:: Description of the task ::
When you reach the line in the data below that contains "zowel voor als", please start repeating lines exactly, and stop after the line that contains "programmavoorbereiding en facturatie.", repeating nothing else.

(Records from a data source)
*** Block opens ***

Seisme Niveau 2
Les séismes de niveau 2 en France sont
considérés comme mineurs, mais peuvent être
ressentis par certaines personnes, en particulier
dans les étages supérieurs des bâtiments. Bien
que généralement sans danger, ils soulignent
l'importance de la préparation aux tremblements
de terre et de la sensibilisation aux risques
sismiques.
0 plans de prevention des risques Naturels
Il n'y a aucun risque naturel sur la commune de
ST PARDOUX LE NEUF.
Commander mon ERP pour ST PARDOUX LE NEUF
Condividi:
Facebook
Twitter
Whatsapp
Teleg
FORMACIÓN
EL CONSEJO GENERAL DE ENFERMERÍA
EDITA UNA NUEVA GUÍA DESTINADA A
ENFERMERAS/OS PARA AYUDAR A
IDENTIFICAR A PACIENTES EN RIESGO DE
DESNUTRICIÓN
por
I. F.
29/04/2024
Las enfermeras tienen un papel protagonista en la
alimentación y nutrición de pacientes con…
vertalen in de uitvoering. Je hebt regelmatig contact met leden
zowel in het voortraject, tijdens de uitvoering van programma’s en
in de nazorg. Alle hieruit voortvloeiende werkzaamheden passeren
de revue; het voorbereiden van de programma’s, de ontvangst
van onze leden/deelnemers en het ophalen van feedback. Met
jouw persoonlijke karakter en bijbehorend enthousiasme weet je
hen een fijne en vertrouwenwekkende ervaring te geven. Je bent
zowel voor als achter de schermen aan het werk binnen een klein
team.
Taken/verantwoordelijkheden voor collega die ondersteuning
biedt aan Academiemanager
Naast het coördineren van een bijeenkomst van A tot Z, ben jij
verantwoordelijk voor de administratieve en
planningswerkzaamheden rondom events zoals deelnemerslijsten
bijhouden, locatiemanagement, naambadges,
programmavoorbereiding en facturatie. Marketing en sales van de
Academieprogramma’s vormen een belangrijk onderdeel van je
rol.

*** Block closes ***

:: Answer for the task ::
zowel voor als achter de schermen aan het werk binnen een klein
team.
Taken/verantwoordelijkheden voor collega die ondersteuning
biedt aan Academiemanager
Naast het coördineren van een bijeenkomst van A tot Z, ben jij
verantwoordelijk voor de administratieve en
planningswerkzaamheden rondom events zoals deelnemerslijsten
bijhouden, locatiemanagement, naambadges,
programmavoorbereiding en facturatie. Marketing en sales van de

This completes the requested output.